→ **Page images and extracted text**

# # #

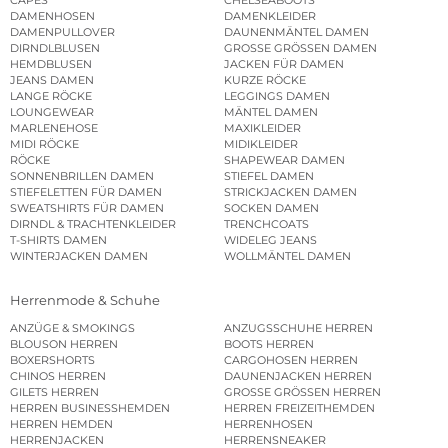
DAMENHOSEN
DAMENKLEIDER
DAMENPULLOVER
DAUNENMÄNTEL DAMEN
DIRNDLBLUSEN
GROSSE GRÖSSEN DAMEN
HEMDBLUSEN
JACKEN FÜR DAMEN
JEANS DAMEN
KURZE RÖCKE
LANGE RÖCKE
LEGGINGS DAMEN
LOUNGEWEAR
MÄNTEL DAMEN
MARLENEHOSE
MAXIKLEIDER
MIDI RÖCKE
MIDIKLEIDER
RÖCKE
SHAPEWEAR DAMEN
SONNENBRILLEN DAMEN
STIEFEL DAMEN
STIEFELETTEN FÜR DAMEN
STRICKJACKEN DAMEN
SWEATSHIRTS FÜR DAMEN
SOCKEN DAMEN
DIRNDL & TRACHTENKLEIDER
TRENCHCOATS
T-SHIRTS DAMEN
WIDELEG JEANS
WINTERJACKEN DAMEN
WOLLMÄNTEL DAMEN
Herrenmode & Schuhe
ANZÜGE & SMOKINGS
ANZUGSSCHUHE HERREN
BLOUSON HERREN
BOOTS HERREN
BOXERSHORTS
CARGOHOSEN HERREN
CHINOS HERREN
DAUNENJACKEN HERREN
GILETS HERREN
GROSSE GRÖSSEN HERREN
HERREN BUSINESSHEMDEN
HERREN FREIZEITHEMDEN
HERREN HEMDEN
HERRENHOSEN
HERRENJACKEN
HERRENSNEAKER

# # #

→ **What to produce**
Only lines containing the string "GRÖSSEN" are needed. Pull each of them out of the records above.

→ **Result of this task**
GROSSE GRÖSSEN DAMEN
GROSSE GRÖSSEN HERREN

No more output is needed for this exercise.